[quote]Sloth wrote:
lixy wrote:
Sloth wrote:
Care to answer?
Obviously, and just like the crushing majority of people around here, I highly condemn such actions.
Let me rephrase my question: knowing that many such kidnapped people were cases of mistaken identity, what is your response? Are you among those that say “shit happens”? Are you OK with guilty until proven innocent?
You condemn brutal actions only when cornered. Otherwise, you have to be pressed into showing sympathy to a 16 year old “slut” that “played with fire and got burned.” You’re the one who played apologist for the use of children to plant road side bombs. Or, for terrorists to use human shields. Don’t come to me like you have the moral high ground.
By, the way, mistaken identity is a direct result of a policy you played apologist for. Remember the back and forth we had about not wearing uniforms, or at least a clear militia marking, and hiding among civilians? I remember it all too well.[/quote]
Not that that has anything to do with the people in Gitmo.
If I get kidnapped out of my own bed I am neither armed, nor in uniform.
http://findarticles.com/p/articles/mi_qn4176/is_20060530/ai_n16432166
Get on with it at Gitmo
Oakland Tribune, May 30, 2006
THE UNITED STATES GOVERNMENT knows its holding innocent people in the Guantanamo Bay military prison, but it is in no rush to release them.
In fact, some 38 prisoners have been declared to be “no longer enemy combatants,” according to military documents. Some were caught up in sweeps after the invasion of Afghanistan; others were sold to U.S. forces.
Military tribunals have determined that these people have been mistakenly held and that there is no evidence they are connected to terrorism, yet they continue to languish in tiny cells in Cuba. If that’s true, the military’s designation is misleading – the inmates not only are “no longer” enemy combatants, they never were. In some cases, those who have been cleared tell of being sold to the Americans by ruthless countrymen eager to make a buck.
Most of Gitmo’s 460 guests have been held for more than four years without charges. Last Friday, a U.N. panel called for the facility to close, saying it violates the 1984 Convention Against Torture.
Holding suspects indefinitely without charges is antithetical to American values, morals and the justice system. That the U.S. knows some of the prisoners are innocent makes it worse. It’s time for the Bush administration to release those it knows are innocent and allow the rest to have their day in court.
We can understand the need to have a short-term holding facility for terrorism suspects, but it’s an outrage that innocent people are being held indefinitely.

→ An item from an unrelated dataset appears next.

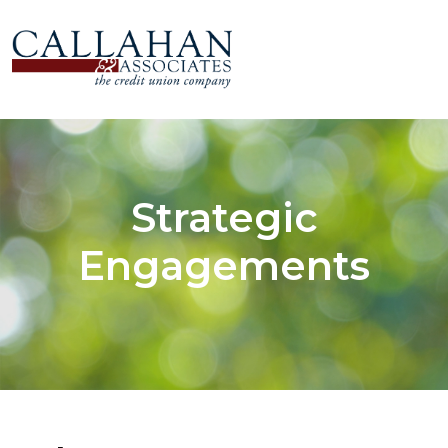
Strategic
Engagements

The administration’s says it’s holding some inmates because it may not be safe for them to return to their countries of origin. After essentially kidnapping them from their native land, it’s curious that the White House is suddenly acting so concerned about their safety. There’s no reason not to grant them asylum if they truly are innocent.
But what lesson do we draw from this?
If you see American forces better try to kill them for real because then you are a soldier and get treated quite well, if you just happen to live in the area without being armed or fighting Americans you are royally fucked and have no rights whatsoever.
The very fact that the had no weapons or uniforms make the guilty?
Is that what you are trying to say, because that is the consequence of your line of thinking.